● THE PROBLEM: Extract each line of the records below that contains the word "tournament".

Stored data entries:
■ ■ ■ ■ ■
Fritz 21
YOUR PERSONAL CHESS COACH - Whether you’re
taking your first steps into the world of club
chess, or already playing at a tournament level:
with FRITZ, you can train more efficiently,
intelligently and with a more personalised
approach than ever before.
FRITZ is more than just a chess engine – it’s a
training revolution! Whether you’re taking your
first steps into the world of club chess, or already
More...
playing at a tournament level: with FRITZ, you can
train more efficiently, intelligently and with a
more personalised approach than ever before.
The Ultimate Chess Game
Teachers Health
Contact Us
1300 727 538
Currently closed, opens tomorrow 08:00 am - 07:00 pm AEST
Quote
■ ■ ■ ■ ■
● WRITTEN SOLUTION:
chess, or already playing at a tournament level:
playing at a tournament level: with FRITZ, you can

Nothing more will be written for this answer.